Chinese government is working hard at furtherring Ubuntu Linux, we hear. Even though Ubuntu comes from South Africa's Mark Shuttleworth, other distro's seem more popular here. Ubunto can be translated as "I am because we are." It is a term fondly used wherever selfless community building is happening.
We have another locally developed distro to watch, Makulu Linux, and I wish them success in their endeavour. Makulu means "huge" and so is the distro, being very user friendly.
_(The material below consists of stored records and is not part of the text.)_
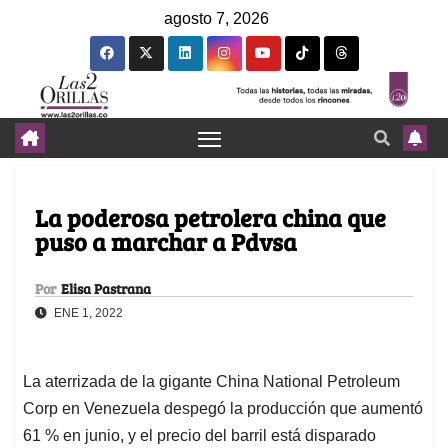
agosto 7, 2026
La poderosa petrolera china que
puso a marchar a Pdvsa
Por
Elisa Pastrana
ENE 1, 2022
La aterrizada de la gigante China National Petroleum
Corp en Venezuela despegó la producción que aumentó
61 % en junio, y el precio del barril está disparado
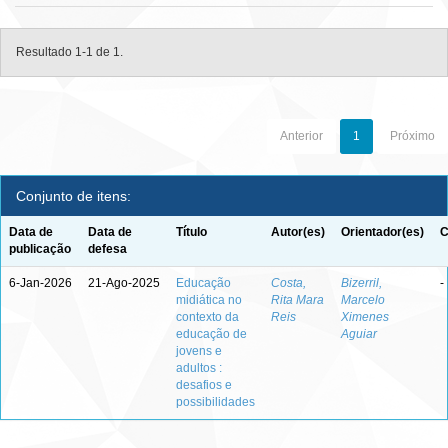
Resultado 1-1 de 1.
Anterior
1
Próximo
Conjunto de itens:
Data de
Data de
Título
Autor(es)
Orientador(es)
C
publicação
defesa
6-Jan-2026
21-Ago-2025
Educação
Costa,
Bizerril,
-
midiática no
Rita Mara
Marcelo
contexto da
Reis
Ximenes
educação de
Aguiar
jovens e
adultos :
desafios e
possibilidades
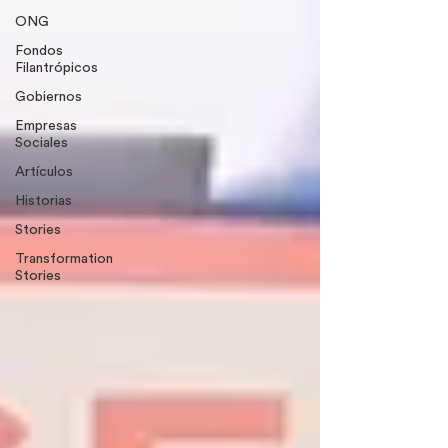
ONG
Fondos
Filantrópicos
Gobiernos
Empresas
Sociales
Artículos
Historias
Stories
Transformation
Stories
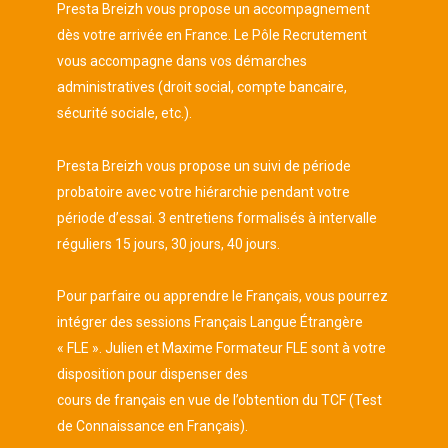
Presta Breizh vous propose un accompagnement
dès votre arrivée en France. Le Pôle Recrutement
vous accompagne dans vos démarches
administratives (droit social, compte bancaire,
sécurité sociale, etc.).
Presta Breizh vous propose un suivi de période
probatoire avec votre hiérarchie pendant votre
période d’essai. 3 entretiens formalisés à intervalle
réguliers 15 jours, 30 jours, 40 jours.
Pour parfaire ou apprendre le Français, vous pourrez
intégrer des sessions Français Langue Étrangère
« FLE ». Julien et Maxime Formateur FLE sont à votre
disposition pour dispenser des
cours de français en vue de l’obtention du TCF (Test
de Connaissance en Français).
It's called Ubuntu Kylin, can buy PCs now with it ready installed. It's a joint effort between Shuttleworth's Canonical Ltd. and the Ministry of Industry and Information Technology(MIIT) in Beijing. AFAIK it's got no secret govt. backdoors in it, but then you can't have secrets in open source code. China tried to do it's own official Linux OS previously, Red Flag Linux, but that's abandoned now.
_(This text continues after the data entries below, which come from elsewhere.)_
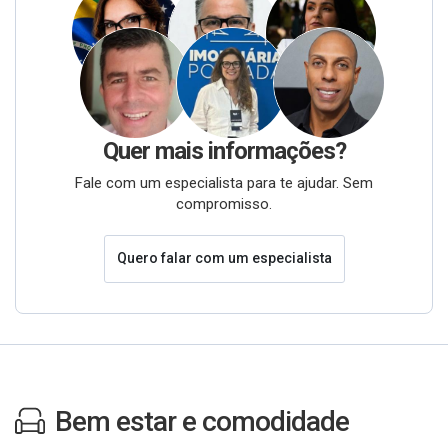
Quer mais informações?
Fale com um especialista para te ajudar. Sem
compromisso.
Quero falar com um especialista
Bem estar e comodidade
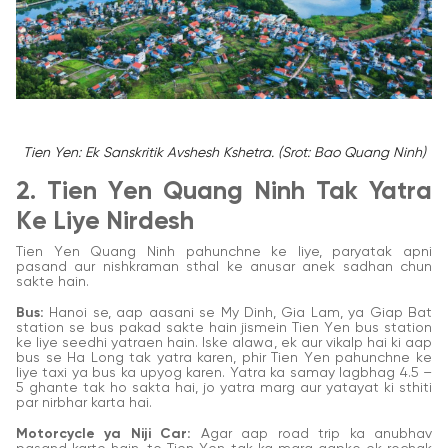
Tien Yen: Ek Sanskritik Avshesh Kshetra. (Srot: Bao Quang Ninh)
2. Tien Yen Quang Ninh Tak Yatra
Ke Liye Nirdesh
Tien Yen Quang Ninh pahunchne ke liye, paryatak apni
pasand aur nishkraman sthal ke anusar anek sadhan chun
sakte hain.
Bus:
Hanoi se, aap aasani se My Dinh, Gia Lam, ya Giap Bat
station se bus pakad sakte hain jismein Tien Yen bus station
ke liye seedhi yatraen hain. Iske alawa, ek aur vikalp hai ki aap
bus se Ha Long tak yatra karen, phir Tien Yen pahunchne ke
liye taxi ya bus ka upyog karen. Yatra ka samay lagbhag 4.5 –
5 ghante tak ho sakta hai, jo yatra marg aur yatayat ki sthiti
par nirbhar karta hai.
Motorcycle ya Niji Car:
Agar aap road trip ka anubhav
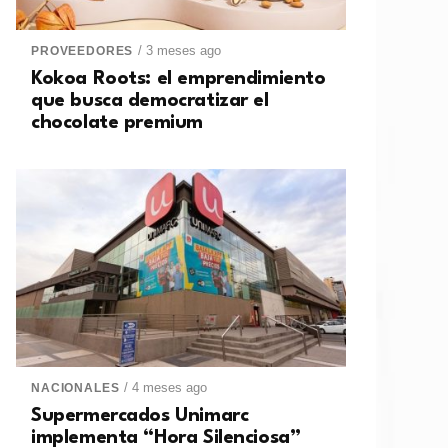
/ 3 meses ago
PROVEEDORES
Kokoa Roots: el emprendimiento
que busca democratizar el
chocolate premium
/ 4 meses ago
NACIONALES
Supermercados Unimarc
implementa “Hora Silenciosa”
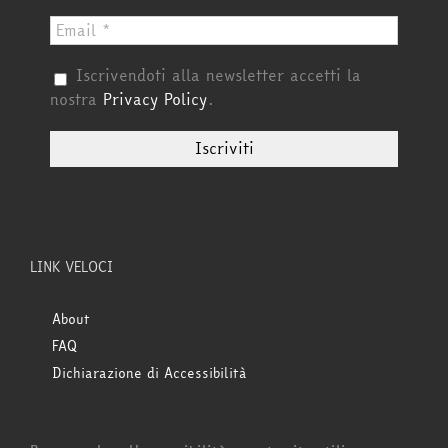
Iscrivendoti alla newsletter accetti la
nostra
Privacy Policy
.
LINK VELOCI
About
FAQ
Dichiarazione di Accessibilità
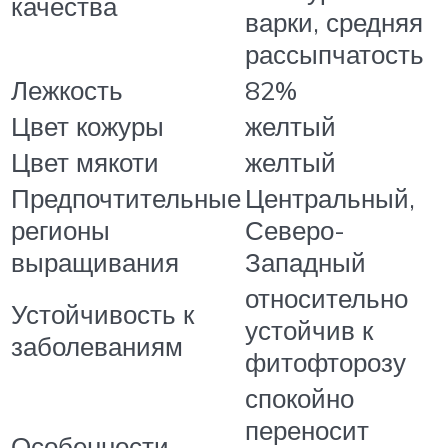
качества
варки, средняя
рассыпчатость
Лежкость
82%
Цвет кожуры
желтый
Цвет мякоти
желтый
Предпочтительные
Центральный,
регионы
Северо-
выращивания
Западный
относительно
Устойчивость к
устойчив к
заболеваниям
фитофторозу
спокойно
переносит
Особенности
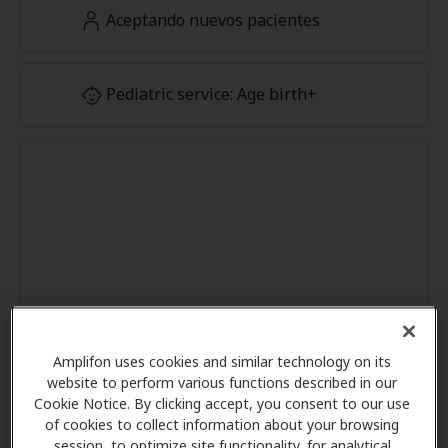
Aceptando nuevos pacientes
Pediatric service: Age birth+
Amplifon uses cookies and similar technology on its
website to perform various functions described in our
Cookie Notice. By clicking accept, you consent to our use
of cookies to collect information about your browsing
session, to optimize site functionality, for analytical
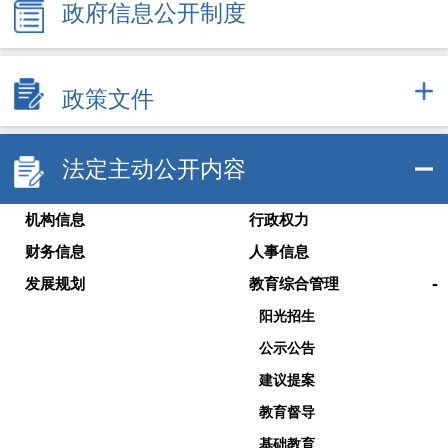
政府信息公开制度
政策文件
法定主动公开内容
机构信息
行政权力
财务信息
人事信息
-
发展规划
教育综合管理
阳光招生
公示公告
建议提案
教育督导
基础教育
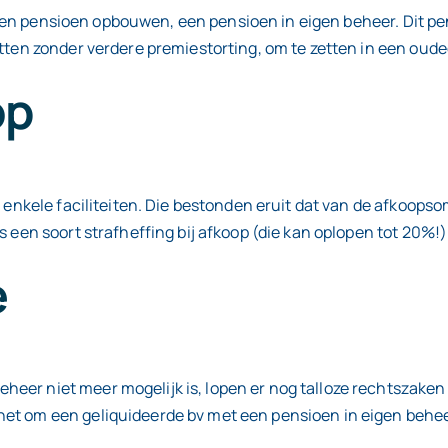
ijf een pensioen opbouwen, een pensioen in eigen beheer. Dit
etten zonder verdere premiestorting, om te zetten in een oude
op
p enkele faciliteiten. Die bestonden eruit dat van de afkoopso
s een soort strafheffing bij afkoop (die kan oplopen tot 20%!
e
er niet meer mogelijk is, lopen er nog talloze rechtszaken w
t om een geliquideerde bv met een pensioen in eigen beheer 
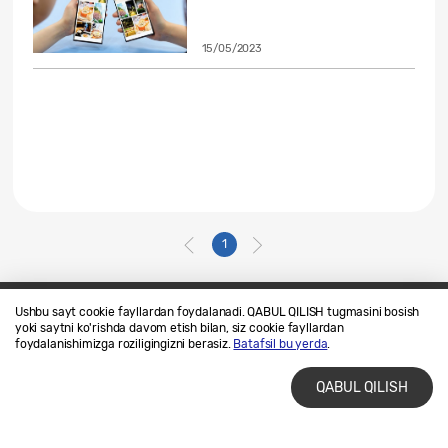
15/05/2023
1
Ushbu sayt cookie fayllardan foydalanadi. QABUL QILISH tugmasini bosish
yoki saytni ko'rishda davom etish bilan, siz cookie fayllardan
Biz bilan bogʻlaning
SAMSUNG.COM
foydalanishimizga roziligingizni berasiz.
Batafsil bu yerda
.
Foydalanish shartlari
Maxfiylik siyosati
QABUL QILISH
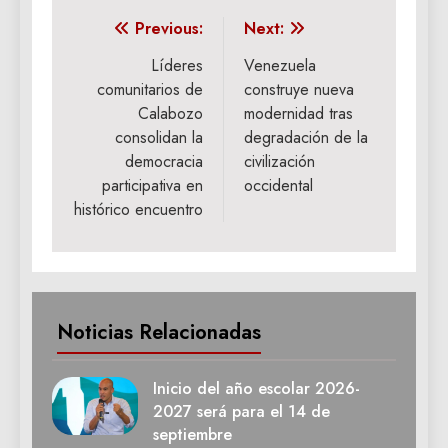
Navegación
Previous:
Next:
de
Líderes
Venezuela
comunitarios de
construye nueva
entradas
Calabozo
modernidad tras
consolidan la
degradación de la
democracia
civilización
participativa en
occidental
histórico encuentro
Noticias Relacionadas
Inicio del año escolar 2026-
2027 será para el 14 de
septiembre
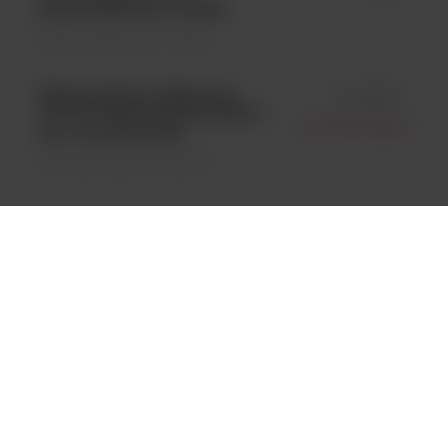
peletów/fiolka; 1 fiolka
Kontrola jakości \ Szczepy
Haemophilus influenzae
id 0338P
ATCC® 33533; KWIK-STIK™;
Microbiologics
op. 2 wymazówki;
Kontrola jakości \ Szczepy
Shigella flexneri ATCC®
id 0356L
12022™; LYFO DISK® Vial; 6
Microbiologics
peletów/fiolka; 1 fiolka
Kontrola jakości \ Szczepy
Neisseria gonorrhoeae
id 0375P
ATCC 31426; KWIK-STIK™;
Microbiologics
op. 2 wymazówki;
Kontrola jakości \ Szczepy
Ubuntu Kylin - Wikipedia, the free encyclopedia
Many PCs in China are still running pirated XP Professional. In fact when I bought a new Lenovo laptop about 18 months ago from a Lenovo dealer, that came with pirated Windows 7 Ultimate. But is now running Linux Mint. That was when I found all about MS's geo-restricted DRM product activation crap.
North Korea has a home grown Linux OS as well, Red Star OS, and apparently most PCs there are running it.